Sim. Elas devem pagar CBS a partir de 2027. A cobrança integra a reforma tributária e terá alíquota definida pela Receita Federal e pelo TCU.
Qual será a alíquota da CBS para importados?
Ainda não há percentual final. A estimativa inicial é de 8,8%, mas exceções e ajustes técnicos podem alterar a alíquota até dezembro de 2026.
A taxa das blusinhas vai voltar?
Não exatamente. A nova cobrança será pela CBS, não pelo antigo Imposto de Importação de 20% sobre encomendas de até US$ 50.
O ICMS continuará sendo cobrado nas compras internacionais?
Sim. O ICMS estadual já incide no momento da compra e pode variar conforme o estado, enquanto a CBS será a nova cobrança federal.

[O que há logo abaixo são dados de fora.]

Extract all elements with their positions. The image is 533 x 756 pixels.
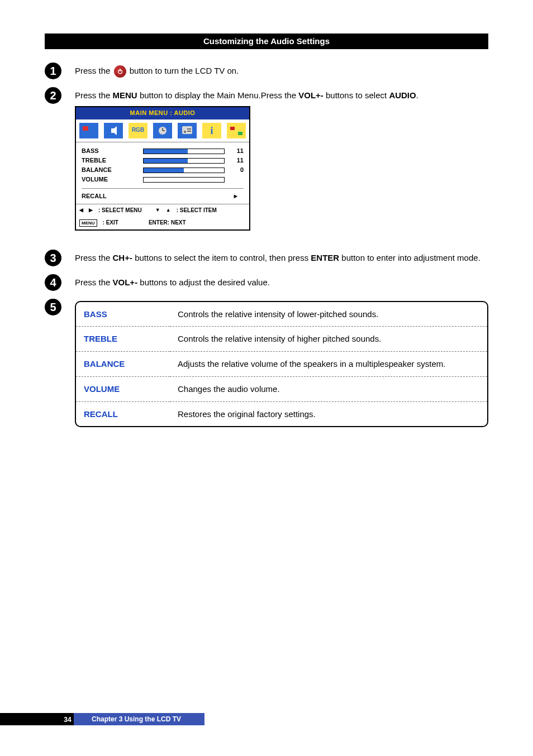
svg-rect-11 [182,126,192,134]
step2-audio: AUDIO [389,90,416,100]
options-icon [178,123,197,138]
step1-text-post: button to turn the LCD TV on. [130,66,239,75]
osd-hint-select-item: : SELECT ITEM [177,207,217,215]
osd-label: BALANCE [82,166,143,175]
clock-icon [153,123,172,138]
page-footer: 34 Chapter 3 Using the LCD TV [0,713,204,725]
step3-post: button to enter into adjustment mode. [341,253,480,262]
osd-row-volume: VOLUME [82,175,244,185]
osd-slider [143,177,225,183]
menu-key-icon: MENU [79,219,97,227]
svg-marker-7 [114,126,117,135]
step-1: 1 Press the button to turn the LCD TV on… [45,65,488,79]
other-icon [227,123,246,138]
osd-icon-row: RGB i [76,119,249,142]
step2-menu: MENU [113,90,137,100]
step-number-5-icon: 5 [45,299,61,315]
osd-panel: MAIN MENU : AUDIO RGB i [75,106,250,231]
table-row: RECALL Restores the original factory set… [76,401,487,426]
parameters-table: BASS Controls the relative intensity of … [75,301,488,428]
osd-hint-exit: : EXIT [103,219,118,227]
step-5: 5 BASS Controls the relative intensity o… [45,301,488,428]
svg-text:4: 4 [50,276,56,289]
step2-vol: VOL+- [298,90,323,100]
step-4: 4 Press the VOL+- buttons to adjust the … [45,276,488,291]
osd-slider [143,149,225,154]
param-name: VOLUME [76,376,170,401]
osd-hint-select-menu: : SELECT MENU [98,207,142,215]
triangle-right-icon: ► [228,192,244,201]
osd-label: TREBLE [82,156,143,165]
table-row: BALANCE Adjusts the relative volume of t… [76,352,487,377]
step2-post: buttons to select [326,90,389,100]
param-name: BALANCE [76,352,170,377]
info-icon: i [202,123,221,138]
param-name: BASS [76,302,170,327]
audio-icon [104,123,123,138]
step4-pre: Press the [75,277,113,287]
page-number-badge: 34 [61,713,74,725]
triangle-down-icon: ▼ [155,207,160,214]
svg-text:1: 1 [50,65,56,77]
step4-vol: VOL+- [113,277,138,287]
param-name: TREBLE [76,327,170,352]
osd-slider [143,168,225,173]
section-header: Customizing the Audio Settings [45,34,488,49]
osd-value: 11 [225,147,244,156]
osd-row-recall: RECALL ► [82,192,244,202]
triangle-left-icon: ◀ [79,207,83,214]
param-desc: Controls the relative intensity of lower… [170,302,487,327]
osd-title: MAIN MENU : AUDIO [76,107,249,119]
step3-mid: buttons to select the item to control, t… [135,253,311,262]
osd-body: BASS 11 TREBLE 11 BALANCE 0 [76,142,249,204]
table-row: TREBLE Controls the relative intensity o… [76,327,487,352]
osd-label: BASS [82,147,143,156]
section-title: Customizing the Audio Settings [203,34,330,49]
osd-hint-enter: ENTER: NEXT [149,219,186,227]
osd-label: RECALL [82,192,143,201]
param-desc: Changes the audio volume. [170,376,487,401]
param-desc: Restores the original factory settings. [170,401,487,426]
step3-enter: ENTER [311,253,339,262]
svg-text:2: 2 [50,89,56,102]
step-number-3-icon: 3 [45,250,61,266]
triangle-up-icon: ▲ [166,207,171,214]
step-number-1-icon: 1 [45,63,61,79]
osd-row-bass: BASS 11 [82,147,244,156]
param-name: RECALL [76,401,170,426]
step3-ch: CH+- [113,253,132,262]
step2-mid: button to display the Main Menu.Press th… [140,90,298,100]
rgb-icon: RGB [129,123,147,138]
step3-pre: Press the [75,253,113,262]
step-2: 2 Press the MENU button to display the M… [45,89,488,231]
svg-rect-14 [187,131,191,132]
svg-point-12 [184,131,186,133]
osd-row-balance: BALANCE 0 [82,166,244,175]
table-row: BASS Controls the relative intensity of … [76,302,487,327]
step1-text-pre: Press the [75,66,113,75]
step-number-4-icon: 4 [45,274,61,291]
triangle-right-icon: ▶ [89,207,93,214]
osd-footer: ◀▶ : SELECT MENU ▼▲: SELECT ITEM MENU : … [76,204,249,229]
step2-end: . [416,90,418,100]
svg-text:3: 3 [50,252,56,264]
step2-pre: Press the [75,90,113,100]
svg-rect-13 [187,128,191,130]
video-icon [79,123,98,138]
power-icon [114,65,126,78]
osd-row-treble: TREBLE 11 [82,156,244,166]
page-number: 34 [64,716,71,724]
chapter-label: Chapter 3 Using the LCD TV [80,715,181,723]
table-row: VOLUME Changes the audio volume. [76,376,487,401]
param-desc: Controls the relative intensity of highe… [170,327,487,352]
osd-label: VOLUME [82,175,143,184]
param-desc: Adjusts the relative volume of the speak… [170,352,487,377]
svg-rect-6 [111,128,114,133]
osd-slider [143,158,225,164]
step4-post: buttons to adjust the desired value. [140,277,270,287]
osd-value: 11 [225,156,244,165]
step-number-2-icon: 2 [45,87,61,104]
step-3: 3 Press the CH+- buttons to select the i… [45,252,488,266]
svg-text:5: 5 [50,301,56,313]
osd-value: 0 [225,166,244,175]
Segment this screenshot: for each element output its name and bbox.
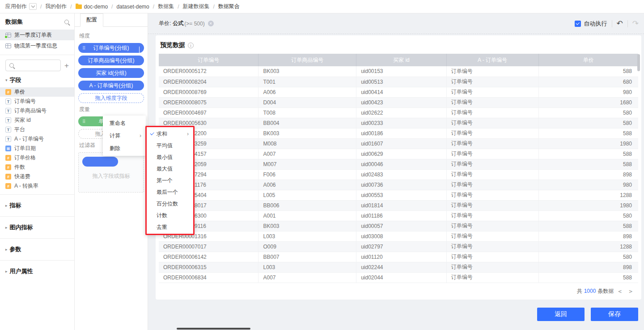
submenu-item[interactable]: 第一个: [147, 175, 193, 186]
submenu-item[interactable]: 求和›: [147, 128, 193, 140]
remove-filter-icon[interactable]: ×: [208, 21, 214, 26]
table-row: ORDER00001176A006uid00736订单编号980: [159, 180, 638, 190]
field-item[interactable]: T订单商品编号: [0, 106, 74, 116]
prev-page-icon[interactable]: <: [615, 288, 624, 295]
breadcrumb-item[interactable]: doc-demo: [76, 4, 108, 10]
field-item[interactable]: #快递费: [0, 172, 74, 181]
sidebar-section[interactable]: ▸图内指标: [0, 220, 74, 235]
table-cell: uid00414: [356, 87, 447, 97]
field-item[interactable]: #订单价格: [0, 153, 74, 163]
field-item[interactable]: #单价: [0, 87, 74, 97]
sidebar-section[interactable]: ▸指标: [0, 198, 74, 213]
context-menu-item[interactable]: 计算›: [103, 129, 146, 142]
next-page-icon[interactable]: >: [626, 288, 635, 295]
field-label: 订单商品编号: [14, 107, 47, 115]
breadcrumb-item[interactable]: 应用创作: [5, 3, 37, 10]
menu-item-label: 最小值: [157, 154, 173, 161]
dataset-item[interactable]: 第一季度订单表: [0, 30, 74, 40]
breadcrumb-item[interactable]: 数据集: [158, 3, 174, 10]
caret-right-icon: ▸: [5, 225, 8, 230]
table-scrollbar-thumb[interactable]: [637, 54, 640, 71]
undo-icon[interactable]: ↶: [617, 19, 623, 28]
table-row: ORDER00007294F006uid02483订单编号898: [159, 169, 638, 180]
menu-item-label: 计算: [110, 132, 120, 140]
drag-handle-icon[interactable]: ⠿: [82, 119, 85, 124]
total-prefix: 共: [577, 287, 582, 295]
table-cell: 订单编号: [446, 77, 538, 87]
table-cell: uid01120: [356, 252, 447, 262]
field-item[interactable]: T平台: [0, 125, 74, 134]
column-header[interactable]: 单价: [538, 54, 638, 66]
table-cell: 980: [538, 180, 638, 190]
number-field-icon: #: [5, 89, 11, 95]
field-item[interactable]: TA - 订单编号: [0, 134, 74, 144]
back-button[interactable]: 返回: [537, 308, 585, 321]
column-header[interactable]: 订单编号: [159, 54, 258, 66]
auto-execute-checkbox[interactable]: [575, 21, 581, 27]
main-area: 单价: 公式 (>= 500) × 自动执行 ↶ ↷ 预览数据 i: [148, 13, 644, 330]
filter-pill[interactable]: [82, 157, 118, 167]
dataset-item[interactable]: 物流第一季度信息: [0, 40, 74, 51]
submenu-item[interactable]: 去重: [147, 221, 193, 233]
context-menu-item[interactable]: 重命名: [103, 117, 146, 129]
breadcrumb-item[interactable]: 新建数据集: [182, 3, 209, 10]
field-search-input[interactable]: [17, 62, 52, 69]
submenu-item[interactable]: 最大值: [147, 163, 193, 175]
field-label: 平台: [14, 126, 25, 133]
field-item[interactable]: #件数: [0, 163, 74, 172]
horizontal-scrollbar-thumb[interactable]: [177, 328, 250, 330]
submenu-item[interactable]: 百分位数: [147, 198, 193, 210]
sidebar-section[interactable]: ▸用户属性: [0, 264, 74, 279]
column-header[interactable]: 订单商品编号: [258, 54, 356, 66]
dimension-pill[interactable]: ⠿订单编号(分组): [78, 43, 144, 53]
filter-drop-zone[interactable]: 拖入字段或指标: [78, 152, 144, 193]
app-window: 应用创作/我的创作/doc-demo/dataset-demo/数据集/新建数据…: [0, 0, 644, 330]
table-cell: uid01186: [356, 210, 447, 221]
column-header[interactable]: 买家 id: [356, 54, 447, 66]
chevron-down-icon[interactable]: [139, 47, 140, 53]
table-row: ORDER00003259M008uid01607订单编号1980: [159, 138, 638, 149]
redo-icon[interactable]: ↷: [632, 19, 639, 28]
field-item[interactable]: #A - 转换率: [0, 181, 74, 191]
menu-item-label: 重命名: [110, 120, 126, 127]
sidebar-section-fields[interactable]: ▾ 字段: [0, 73, 74, 87]
save-button[interactable]: 保存: [591, 308, 638, 321]
column-header[interactable]: A - 订单编号: [446, 54, 538, 66]
drag-handle-icon[interactable]: ⠿: [82, 46, 85, 51]
sidebar-section[interactable]: ▸参数: [0, 242, 74, 257]
menu-item-label: 计数: [157, 212, 167, 219]
field-item[interactable]: T买家 id: [0, 116, 74, 125]
tab-config[interactable]: 配置: [80, 13, 103, 27]
submenu-item[interactable]: 计数: [147, 210, 193, 221]
dimension-pill-list: ⠿订单编号(分组)订单商品编号(分组)买家 id(分组)A - 订单编号(分组): [78, 43, 144, 90]
table-cell: D004: [258, 97, 356, 107]
submenu-item[interactable]: 最小值: [147, 151, 193, 163]
dimension-pill[interactable]: 买家 id(分组): [78, 68, 144, 78]
field-item[interactable]: ▦订单日期: [0, 144, 74, 153]
table-row: ORDER00006300A001uid01186订单编号580: [159, 210, 638, 221]
table-cell: 1980: [538, 200, 638, 210]
breadcrumb-item[interactable]: 我的创作: [45, 3, 67, 10]
pill-label: 订单商品编号(分组): [88, 57, 135, 64]
search-icon[interactable]: [64, 20, 69, 24]
breadcrumb-item[interactable]: dataset-demo: [116, 4, 149, 10]
info-icon[interactable]: i: [188, 43, 194, 48]
filter-chip[interactable]: 单价: 公式 (>= 500) ×: [159, 20, 214, 27]
table-cell: T001: [258, 77, 356, 87]
field-item[interactable]: T订单编号: [0, 97, 74, 106]
submenu-item[interactable]: 平均值: [147, 140, 193, 151]
table-cell: uid00513: [356, 77, 447, 87]
folder-icon: [76, 4, 82, 9]
field-search-box[interactable]: [5, 60, 61, 71]
context-menu-item[interactable]: 删除: [103, 142, 146, 154]
breadcrumb-dropdown-icon[interactable]: [29, 3, 37, 10]
dimension-pill[interactable]: 订单商品编号(分组): [78, 56, 144, 65]
submenu-item[interactable]: 最后一个: [147, 186, 193, 198]
dimension-pill[interactable]: A - 订单编号(分组): [78, 81, 144, 90]
add-field-button[interactable]: +: [64, 62, 69, 69]
table-cell: 订单编号: [446, 149, 538, 159]
breadcrumb-item[interactable]: 数据聚合: [218, 3, 240, 10]
table-cell: 588: [538, 66, 638, 77]
dimension-drop-zone[interactable]: 拖入维度字段: [78, 93, 144, 103]
table-cell: L005: [258, 190, 356, 200]
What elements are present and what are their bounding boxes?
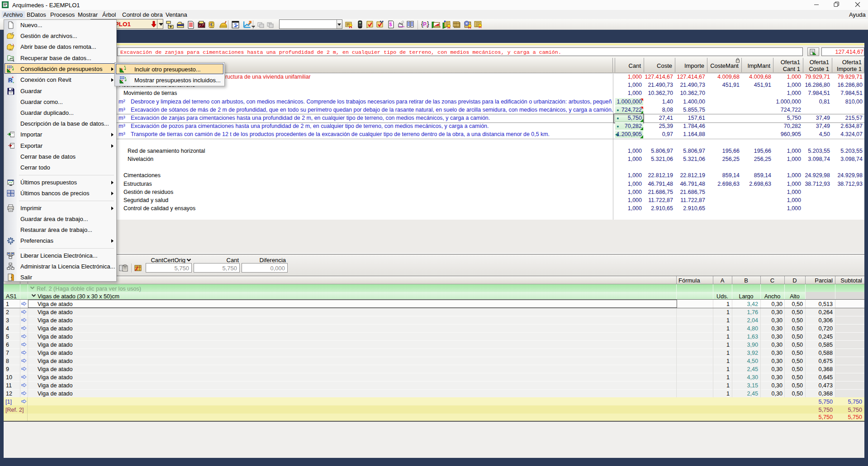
svg-text:}: } <box>427 20 429 28</box>
svg-text:R: R <box>8 77 13 84</box>
svg-text:€: € <box>210 22 213 27</box>
svg-text:$: $ <box>389 22 392 27</box>
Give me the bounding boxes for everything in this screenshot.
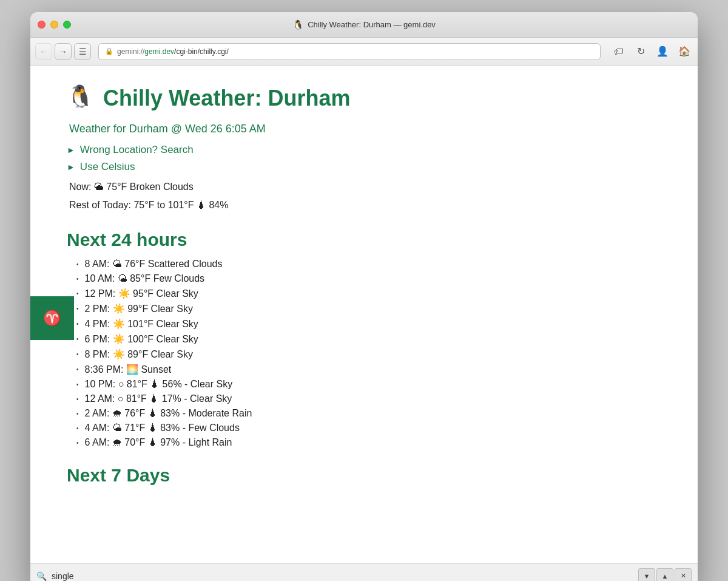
forecast-item-text: 2 PM: ☀️ 99°F Clear Sky (85, 303, 193, 314)
sidebar-toggle-button[interactable]: ☰ (74, 43, 91, 60)
forecast-item-text: 8 AM: 🌤 76°F Scattered Clouds (85, 259, 223, 270)
bullet-icon: • (76, 425, 79, 432)
weather-subtitle: Weather for Durham @ Wed 26 6:05 AM (67, 123, 661, 135)
traffic-lights (38, 21, 71, 29)
window-title-area: 🐧 Chilly Weather: Durham — gemi.dev (292, 19, 436, 30)
forecast-item-text: 10 AM: 🌤 85°F Few Clouds (85, 273, 205, 284)
list-item: • 4 AM: 🌤 71°F 🌢 83% - Few Clouds (76, 423, 661, 433)
list-item: • 10 PM: ○ 81°F 🌢 56% - Clear Sky (76, 379, 661, 390)
list-item: • 2 PM: ☀️ 99°F Clear Sky (76, 303, 661, 314)
list-item: • 8:36 PM: 🌅 Sunset (76, 364, 661, 375)
search-close-button[interactable]: ✕ (675, 568, 692, 582)
address-domain: gemi.dev (144, 47, 174, 56)
list-item: • 8 AM: 🌤 76°F Scattered Clouds (76, 259, 661, 270)
window-title: Chilly Weather: Durham — gemi.dev (308, 20, 436, 29)
maximize-button[interactable] (63, 21, 71, 29)
titlebar: 🐧 Chilly Weather: Durham — gemi.dev (30, 12, 698, 38)
list-item: • 4 PM: ☀️ 101°F Clear Sky (76, 318, 661, 330)
weather-now: Now: 🌥 75°F Broken Clouds (69, 179, 661, 195)
fab-icon: ♈ (43, 310, 61, 327)
forecast-item-text: 2 AM: 🌧 76°F 🌢 83% - Moderate Rain (85, 408, 252, 419)
toolbar-actions: 🏷 ↻ 👤 🏠 (610, 43, 693, 60)
search-dropdown-button[interactable]: ▼ (638, 568, 655, 582)
refresh-button[interactable]: ↻ (632, 43, 649, 60)
next24-heading: Next 24 hours (67, 229, 661, 250)
forecast-item-text: 12 PM: ☀️ 95°F Clear Sky (85, 288, 198, 299)
list-item: • 12 AM: ○ 81°F 🌢 17% - Clear Sky (76, 393, 661, 404)
search-icon: 🔍 (36, 571, 47, 581)
list-item: • 8 PM: ☀️ 89°F Clear Sky (76, 348, 661, 360)
list-item: • 6 AM: 🌧 70°F 🌢 97% - Light Rain (76, 437, 661, 448)
penguin-icon: 🐧 (67, 84, 96, 113)
list-item: • 6 PM: ☀️ 100°F Clear Sky (76, 333, 661, 345)
page-header: 🐧 Chilly Weather: Durham (67, 84, 661, 113)
bullet-icon: • (76, 321, 79, 327)
bullet-icon: • (76, 336, 79, 342)
page-title: Chilly Weather: Durham (103, 86, 350, 111)
bullet-icon: • (76, 366, 79, 373)
bullet-icon: • (76, 276, 79, 282)
forecast-item-text: 10 PM: ○ 81°F 🌢 56% - Clear Sky (85, 379, 233, 390)
sidebar-fab-button[interactable]: ♈ (30, 296, 74, 340)
bullet-icon: • (76, 351, 79, 358)
use-celsius-label: Use Celsius (80, 161, 135, 173)
home-button[interactable]: 🏠 (676, 43, 693, 60)
current-weather: Now: 🌥 75°F Broken Clouds Rest of Today:… (67, 179, 661, 212)
bullet-icon: • (76, 410, 79, 417)
next7days-heading: Next 7 Days (67, 465, 661, 486)
forecast-item-text: 12 AM: ○ 81°F 🌢 17% - Clear Sky (85, 393, 232, 404)
address-path: /cgi-bin/chilly.cgi/ (174, 47, 229, 56)
minimize-button[interactable] (50, 21, 58, 29)
bullet-icon: • (76, 381, 79, 388)
back-button[interactable]: ← (35, 43, 52, 60)
browser-window: 🐧 Chilly Weather: Durham — gemi.dev ← → … (30, 12, 698, 581)
search-bar: 🔍 ▼ ▲ ✕ (30, 563, 698, 581)
use-celsius-link[interactable]: ► Use Celsius (67, 161, 661, 173)
forecast-item-text: 4 AM: 🌤 71°F 🌢 83% - Few Clouds (85, 423, 240, 433)
wrong-location-link[interactable]: ► Wrong Location? Search (67, 144, 661, 156)
search-up-button[interactable]: ▲ (656, 568, 673, 582)
title-icon: 🐧 (292, 19, 304, 30)
bullet-icon: • (76, 290, 79, 297)
forecast-item-text: 8:36 PM: 🌅 Sunset (85, 364, 172, 375)
search-input[interactable] (52, 571, 633, 581)
close-button[interactable] (38, 21, 46, 29)
browser-toolbar: ← → ☰ 🔒 gemini://gemi.dev/cgi-bin/chilly… (30, 38, 698, 66)
bullet-icon: • (76, 396, 79, 403)
bullet-icon: • (76, 440, 79, 446)
address-bar[interactable]: 🔒 gemini://gemi.dev/cgi-bin/chilly.cgi/ (98, 43, 601, 60)
weather-today: Rest of Today: 75°F to 101°F 🌢 84% (69, 197, 661, 213)
list-item: • 2 AM: 🌧 76°F 🌢 83% - Moderate Rain (76, 408, 661, 419)
bullet-icon: • (76, 261, 79, 268)
forecast-item-text: 4 PM: ☀️ 101°F Clear Sky (85, 318, 198, 330)
address-protocol: gemini:// (117, 47, 144, 56)
forward-button[interactable]: → (55, 43, 72, 60)
list-item: • 12 PM: ☀️ 95°F Clear Sky (76, 288, 661, 299)
wrong-location-label: Wrong Location? Search (80, 144, 194, 156)
forecast-item-text: 6 AM: 🌧 70°F 🌢 97% - Light Rain (85, 437, 232, 448)
lock-icon: 🔒 (105, 47, 113, 55)
link-arrow-2: ► (67, 162, 75, 172)
user-icon[interactable]: 👤 (654, 43, 671, 60)
link-arrow-1: ► (67, 145, 75, 155)
forecast-list: • 8 AM: 🌤 76°F Scattered Clouds • 10 AM:… (67, 259, 661, 448)
forecast-item-text: 6 PM: ☀️ 100°F Clear Sky (85, 333, 198, 345)
address-text: gemini://gemi.dev/cgi-bin/chilly.cgi/ (117, 47, 229, 56)
list-item: • 10 AM: 🌤 85°F Few Clouds (76, 273, 661, 284)
tag-icon[interactable]: 🏷 (610, 43, 627, 60)
content-area: ♈ 🐧 Chilly Weather: Durham Weather for D… (30, 66, 698, 563)
search-controls: ▼ ▲ ✕ (638, 568, 692, 582)
forecast-item-text: 8 PM: ☀️ 89°F Clear Sky (85, 348, 193, 360)
bullet-icon: • (76, 305, 79, 312)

AliExpress, Shein e Shopee serão afetadas?
Sim. Marketplaces estrangeiros que vendem ao Brasil devem ajustar preços, checkout e recolhimento de tributos para a nova regra de 2027.
Considerações finais
A volta da tributação federal sobre compras internacionais até US$ 50 em 2027 marca uma nova etapa da reforma tributária e deve alterar a dinâmica de consumo em marketplaces estrangeiros. A CBS ainda depende de definição oficial de alíquota, mas já coloca consumidores, varejo nacional e plataformas globais diante de um novo cenário. Até lá, o ponto central será acompanhar o cálculo da Receita Federal, a validação do TCU e a forma como a cobrança aparecerá no preço final das encomendas.